In December 2012, after the failure of the so-called Rubik accords (on regulating previously non-declared, untaxed funds deposited by foreign nationals in Switzerland while preserving client anonymity), Widmer-Schlumpf triggered an outcry among politicians on the right and bankers by opening the way to the exchange of data concerning foreign clients of Swiss banks.
“She played a central role in this very quick paradigm shift. Eveline Widmer-Schlumpf brought this new strategy to the heart of the cabinet and in front of parliament,” Lutz said.
The Swiss Bankers’ Association ended up coming round to these new standards. The automatic exchange of information, for a long time considered something for the distant future, will become reality in 2018.
“It’s the biggest reform of the past 80 years [banking secrecy was codified in Swiss law in 1934],” said Christophe Darbellay, president of the centre-right Christian Democratic Party and one of the main architects of Widmer-Schlumpf’s election and re-election to the cabinet.
Undefeated
Widmer-Schlumpf will also be remembered for being member of a cabinet that decided to phase out nuclear energy following the Fukushima disaster in 2011.
“She definitely contributed to getting a majority, but her role wasn’t as decisive as with banking secrecy,” Lutz said.
A believer in transparency and fiscal equity, Widmer-Schlumpf has not hesitated to brand as “unfair” the system of tax perks for rich foreigners which she nevertheless had to defend on behalf of the cabinet last year ahead of a people’s initiative.
In other dossiers, she resembled a more traditional Swiss finance minister. “She kept government debt at an extremely low level compared with other European countries and initiated economic measures at the heart of the administration, thus following traditional middle-class policies,” Lutz said.
Appreciated by the left for her attachment to institutions and by the centre-right for her budgetary policies and fiscal rigour, Widmer-Schlumpf has always enjoyed high levels of popularity among the public – People’s Party voters aside.
As the newspaper Le Temps recently noted, her record at the ballot box is 11 wins out of 11.
Uncompromising
“Very pragmatic, solid on all levels, she has made very few mistakes. Her communication style, devoid of all emotion, has been greatly appreciated too,” said Georg Lutz.
At most, she can be accused of a lack of charisma. There are no unforgettable memories from her year in the rotating Swiss presidency in 2012, which was marked by dry and often highly technical speeches.

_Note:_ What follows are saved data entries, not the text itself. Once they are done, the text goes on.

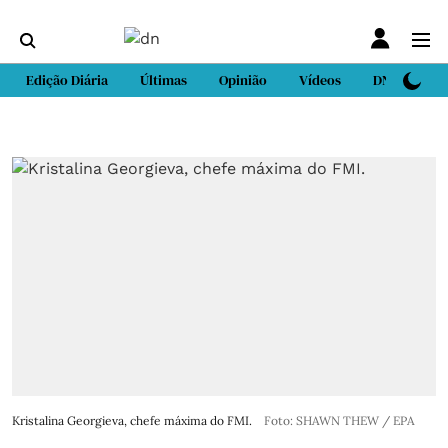
Edição Diária
Últimas
Opinião
Vídeos
DN Sport
Kristalina Georgieva, chefe máxima do FMI.
Foto: SHAWN THEW / EPA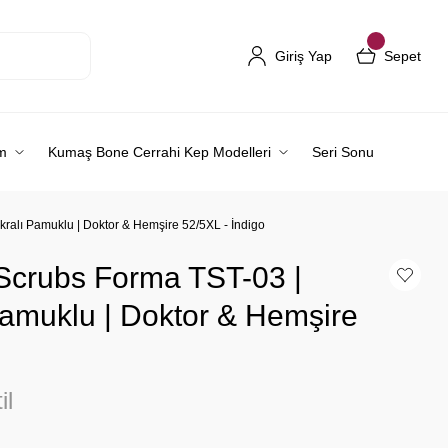
Giriş Yap
Sepet
m
Kumaş Bone Cerrahi Kep Modelleri
Seri Sonu
ikralı Pamuklu | Doktor & Hemşire 52/5XL - İndigo
 Scrubs Forma TST-03 |
 Pamuklu | Doktor & Hemşire
il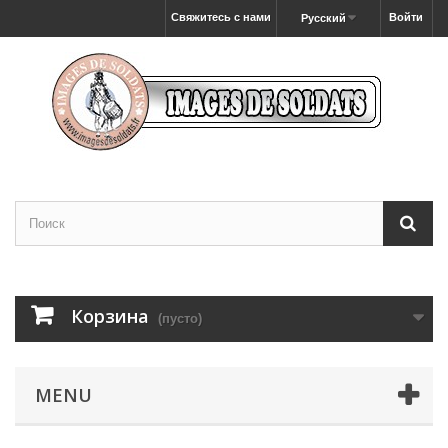
Свяжитесь с нами
Войти
Русский
Корзина
(пусто)
MENU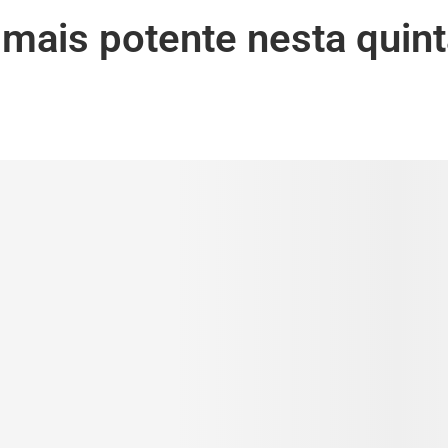
mais potente nesta quint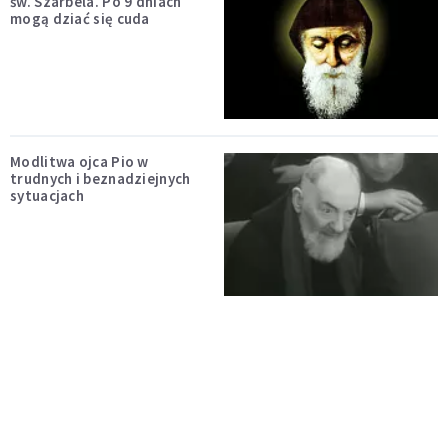
św. Szarbela. Po 9 dniach
mogą dziać się cuda
Modlitwa ojca Pio w
trudnych i beznadziejnych
sytuacjach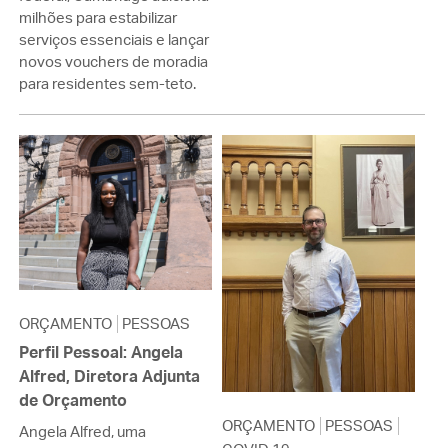
milhões para estabilizar
serviços essenciais e lançar
novos vouchers de moradia
para residentes sem-teto.
ORÇAMENTO
PESSOAS
Perfil Pessoal: Angela
Alfred, Diretora Adjunta
de Orçamento
ORÇAMENTO
PESSOAS
Angela Alfred, uma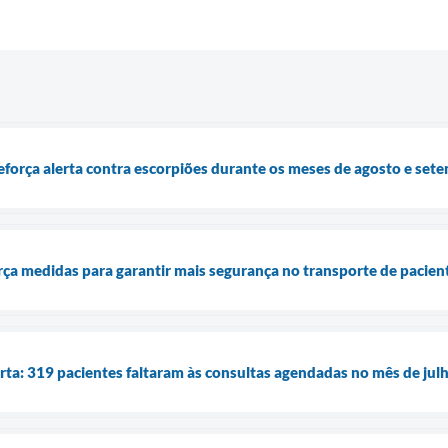
força alerta contra escorpiões durante os meses de agosto e set
ça medidas para garantir mais segurança no transporte de pacien
rta: 319 pacientes faltaram às consultas agendadas no mês de jul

However, what impressed observers was her work ethic and knowledge of her dossiers. That said, she could appear uncompromising – not to say cold – when she was sure she was right, according to the NZZ am Sonntag newspaper.
For example, when she arrived at the Department of Justice and Police, she didn’t waste any time clearing out the many staff who were loyal to her arch-enemy Christoph Blocher.
On a more personal level, Widmer-Schlumpf’s tenacity and resistance has often been attributed to her mountain origins. But family events have also shaped her life: the death of her sister in a car accident in 1983 and the serious heart problems of her youngest daughter as a baby undoubtedly influenced her political career.
“When something like that happens to you, you put everything else in perspective,” she told the magazine L’Illustré in 2013.
Eveline Widmer-Schlumpf was born on March 16, 1956, in Felsburg, canton Graubünden. She is married with three children and four grandchildren.
She received her degree in law at the University of Zurich in 1981 and a doctorate in 1990. She worked as a lawyer from 1987 to 1998.
She was elected to the district court of Trin in 1985, presiding from 1991 to 1997. As a member of the Swiss People’s Party, in 1998 she was elected to the cantonal government, acting as president in 2001 and 2005.
In 2007, she became the sixth woman to be elected to cabinet, taking office on January 1, 2008. The People’s Party pushed her out and she ended up, with her cabinet colleague Samuel Schmid, in the more moderate Conservative Democratic Party.